II. la rétention du requérant

10. Par un arrêté distinct du 30 juin 2015, l’Agence de sécurité nationale ordonna le placement du requérant en rétention administrative (paragraphe 18 ci-dessous) pour une durée de six mois. L’intéressé fut interpellé le même jour et placé dans le centre spécialisé de rétention temporaire des étrangers situé à Busmantsi, près de Sofia.

11. Le 8 juillet 2015, il introduisit un recours contre l’arrêté de placement en rétention. Le tribunal administratif rejeta ce recours le 6 octobre 2015, considérant, d’une part, qu’il existait un risque de fuite et, d’autre part, que le requérant n’était pas en mesure de présenter des garanties suffisantes, telles qu’un emploi et des revenus stables, qui auraient permis de supposer qu’il n’allait pas se soustraire à l’exécution de la mesure. La Cour administrative suprême confirma cette décision le 15 mars 2016.
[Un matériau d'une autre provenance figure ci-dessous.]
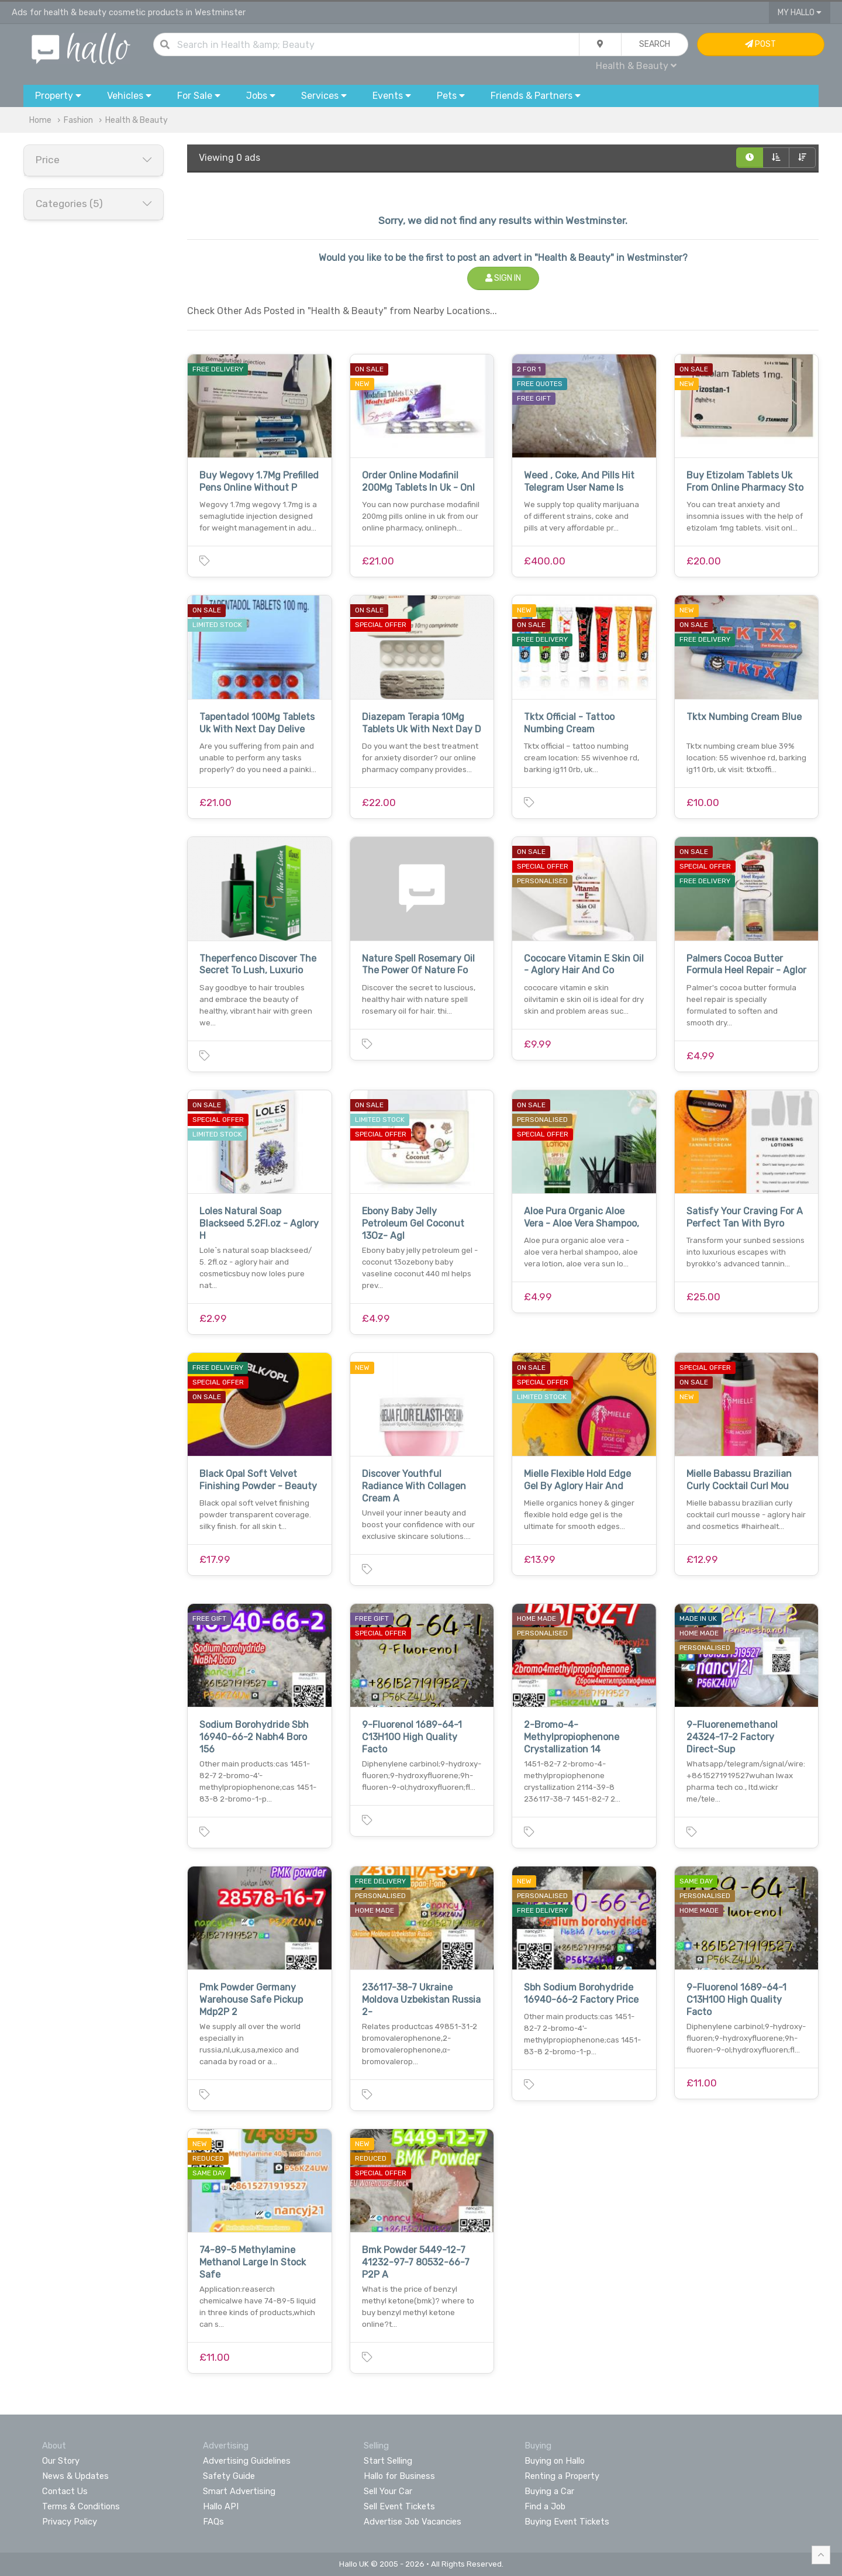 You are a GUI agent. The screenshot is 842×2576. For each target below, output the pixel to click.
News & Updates (75, 2476)
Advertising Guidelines (247, 2461)
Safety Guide (229, 2476)
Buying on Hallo (554, 2461)
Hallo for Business (399, 2476)
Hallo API (221, 2506)
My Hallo (800, 13)
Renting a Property (561, 2476)
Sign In (503, 278)
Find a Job (544, 2506)
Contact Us (65, 2491)
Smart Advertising (239, 2491)
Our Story (61, 2461)
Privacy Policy (69, 2521)
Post (760, 44)
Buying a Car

12. Le 10 décembre 2015, le chef de la direction de la migration du ministère de l’Intérieur ordonna la prolongation de la rétention pour une nouvelle période de six mois à compter du 30 décembre 2015. Le 4 janvier 2016, il transmit le dossier au tribunal administratif pour un contrôle d’office de cette décision. Il indiqua, à cette occasion, que la mesure d’expulsion n’avait pas pu être exécutée étant donné que le requérant ne disposait pas d’un passeport, que l’ambassade d’Irak ne délivrait pas de documents de voyage aux ressortissants de son pays qui s’opposaient à leur renvoi et que le requérant avait catégoriquement refusé de coopérer en vue de son retour dans son pays d’origine.

13. Le 13 janvier 2016, la direction de la migration adressa une lettre à l’ambassade d’Irak pour demander dans quelles conditions celle-ci pouvait délivrer un titre de voyage pour le requérant. Le 21 janvier 2016, l’ambassade indiqua qu’elle ne délivrait pas de documents aux ressortissants irakiens qui ne désiraient pas retourner en Irak.
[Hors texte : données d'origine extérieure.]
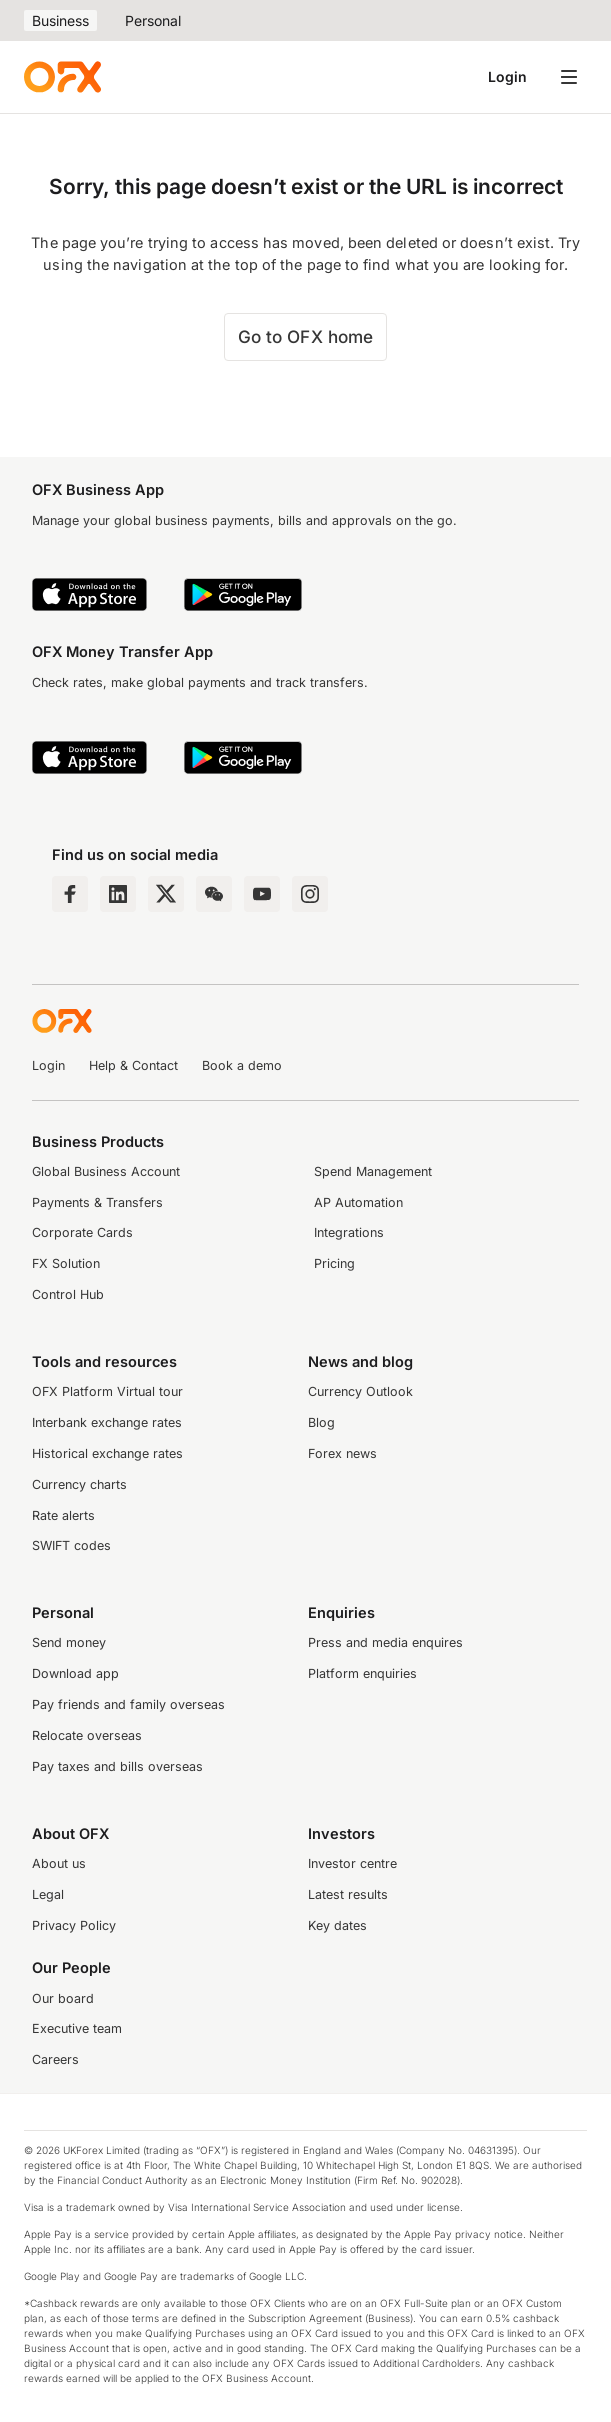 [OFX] (62, 77)
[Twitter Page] (166, 894)
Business (60, 20)
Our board (63, 1998)
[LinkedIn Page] (118, 894)
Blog (321, 1422)
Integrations (349, 1232)
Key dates (337, 1925)
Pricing (334, 1263)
14. Par une ordonnance du 25 janvier 2016, le tribunal administratif considéra que, même en admettant que la mesure d’expulsion ne pouvait pas être mise en œuvre à cause des retards intervenus dans l’obtention des documents de voyage nécessaires, il apparaissait, d’une part, que le requérant présentait des garanties suffisantes de représentation en ce qu’il justifiait d’un domicile et de ressources adéquates, et, d’autre part, que les autorités bulgares compétentes n’avaient pas fait preuve d’une diligence particulière pour l’obtention de tels documents pendant les six premiers mois de sa rétention. Le tribunal considéra qu’il n’était pas, dès lors, justifié de prolonger la mesure de rétention au regard des conditions prévues par la loi sur les étrangers et par la directive européenne relative au retour des ressortissants de pays tiers en séjour irrégulier (2008/115/CE), et il enjoignit à la direction de la migration de placer le requérant sous contrôle administratif.

15. Par un arrêté du 29 janvier 2016, le chef de la direction de la migration annula sa décision du 10 décembre 2015, par laquelle il avait prolongé la mesure de rétention, et il ordonna au requérant de se présenter au commissariat une fois par semaine pour un contrôle administratif. Le requérant fut remis en liberté le jour même.

III. autres faits pertinents

16. Le 6 novembre 2015, l’Agence pour les réfugiés ordonna la révocation de la protection humanitaire accordée au requérant. Le recours que celui-ci interjeta contre cette décision fut rejeté par un arrêt définitif de la Cour administrative suprême du 21 décembre 2017.

17. Le requérant et sa compagne bulgare se marièrent en décembre 2016.

LE CADRE JURIDIQUE ET LA PRATIQUE INTERNES PERTINENTS

I. la loi sur les étrangers

18. Les dispositions pertinentes de la loi sur les étrangers en République de Bulgarie régissant l’expulsion et la rétention administrative, telles qu’applicables au moment des faits de l’espèce, ont été reproduites dans l’arrêt M.M. c. Bulgarie (no 75832/13, §§ 24-31, 8 juin 2017).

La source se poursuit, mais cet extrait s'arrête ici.